[Provided information — start]

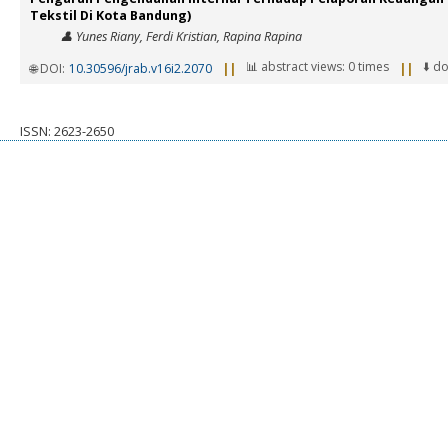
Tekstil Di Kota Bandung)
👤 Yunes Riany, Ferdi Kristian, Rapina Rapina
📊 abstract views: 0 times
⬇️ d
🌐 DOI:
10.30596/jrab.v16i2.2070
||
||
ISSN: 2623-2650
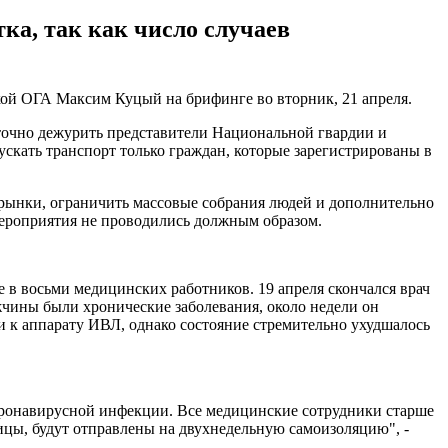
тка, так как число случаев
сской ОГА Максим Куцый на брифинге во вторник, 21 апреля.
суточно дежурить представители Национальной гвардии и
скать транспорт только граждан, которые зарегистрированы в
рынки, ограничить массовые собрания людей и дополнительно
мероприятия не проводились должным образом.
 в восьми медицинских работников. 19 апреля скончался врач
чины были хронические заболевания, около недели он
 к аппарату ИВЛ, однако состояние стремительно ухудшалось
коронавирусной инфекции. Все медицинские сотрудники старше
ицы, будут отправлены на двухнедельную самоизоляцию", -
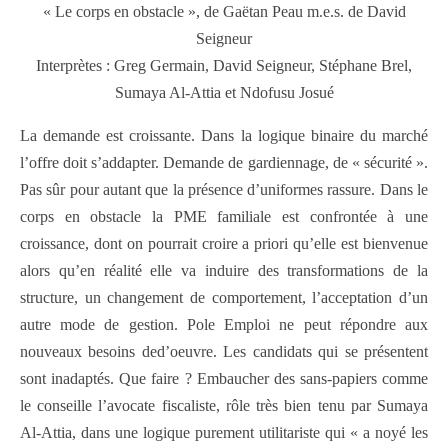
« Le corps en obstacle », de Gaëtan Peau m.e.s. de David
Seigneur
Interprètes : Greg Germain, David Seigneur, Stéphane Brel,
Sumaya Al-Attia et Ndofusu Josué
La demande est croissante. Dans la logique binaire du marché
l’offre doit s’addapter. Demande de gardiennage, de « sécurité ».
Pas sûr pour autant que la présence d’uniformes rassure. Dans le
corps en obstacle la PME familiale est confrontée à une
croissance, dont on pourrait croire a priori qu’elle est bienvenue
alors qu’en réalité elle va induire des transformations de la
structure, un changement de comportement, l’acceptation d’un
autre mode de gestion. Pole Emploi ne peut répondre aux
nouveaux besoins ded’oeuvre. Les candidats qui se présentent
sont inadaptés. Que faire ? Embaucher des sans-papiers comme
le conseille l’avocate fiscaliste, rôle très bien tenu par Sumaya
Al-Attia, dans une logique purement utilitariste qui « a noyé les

[Provided information — finish]

Try it
Produce a verbatim copy of every entry, excluding pictures.

Response
Tekstil Di Kota Bandung)
👤 Yunes Riany, Ferdi Kristian, Rapina Rapina
📊 abstract views: 0 times
⬇️ d
🌐 DOI:
10.30596/jrab.v16i2.2070
||
||
ISSN: 2623-2650
тка, так как число случаев
сской ОГА Максим Куцый на брифинге во вторник, 21 апреля.
суточно дежурить представители Национальной гвардии и
скать транспорт только граждан, которые зарегистрированы в
рынки, ограничить массовые собрания людей и дополнительно
мероприятия не проводились должным образом.
 в восьми медицинских работников. 19 апреля скончался врач
чины были хронические заболевания, около недели он
 к аппарату ИВЛ, однако состояние стремительно ухудшалось
коронавирусной инфекции. Все медицинские сотрудники старше
ицы, будут отправлены на двухнедельную самоизоляцию", -
« Le corps en obstacle », de Gaëtan Peau m.e.s. de David
Seigneur
Interprètes : Greg Germain, David Seigneur, Stéphane Brel,
Sumaya Al-Attia et Ndofusu Josué
La demande est croissante. Dans la logique binaire du marché
l’offre doit s’addapter. Demande de gardiennage, de « sécurité ».
Pas sûr pour autant que la présence d’uniformes rassure. Dans le
corps en obstacle la PME familiale est confrontée à une
croissance, dont on pourrait croire a priori qu’elle est bienvenue
alors qu’en réalité elle va induire des transformations de la
structure, un changement de comportement, l’acceptation d’un
autre mode de gestion. Pole Emploi ne peut répondre aux
nouveaux besoins ded’oeuvre. Les candidats qui se présentent
sont inadaptés. Que faire ? Embaucher des sans-papiers comme
le conseille l’avocate fiscaliste, rôle très bien tenu par Sumaya
Al-Attia, dans une logique purement utilitariste qui « a noyé les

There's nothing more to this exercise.